YOUR OBJECTIVE
How many of the lines in the material underneath include the string "Wright"? State the number only.
[RECORDS FOR PROCESSING Boundary: Start]
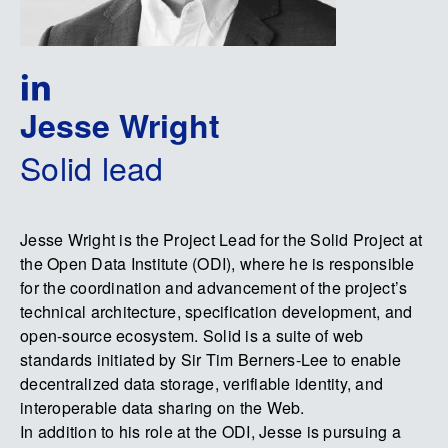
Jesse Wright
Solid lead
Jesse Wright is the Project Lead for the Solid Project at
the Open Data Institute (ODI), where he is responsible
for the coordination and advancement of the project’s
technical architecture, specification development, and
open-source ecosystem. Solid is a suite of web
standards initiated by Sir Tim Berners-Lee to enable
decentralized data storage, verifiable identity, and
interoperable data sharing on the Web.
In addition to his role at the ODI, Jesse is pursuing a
[RECORDS FOR PROCESSING Boundary: End]
EXERCISE OUTPUT
2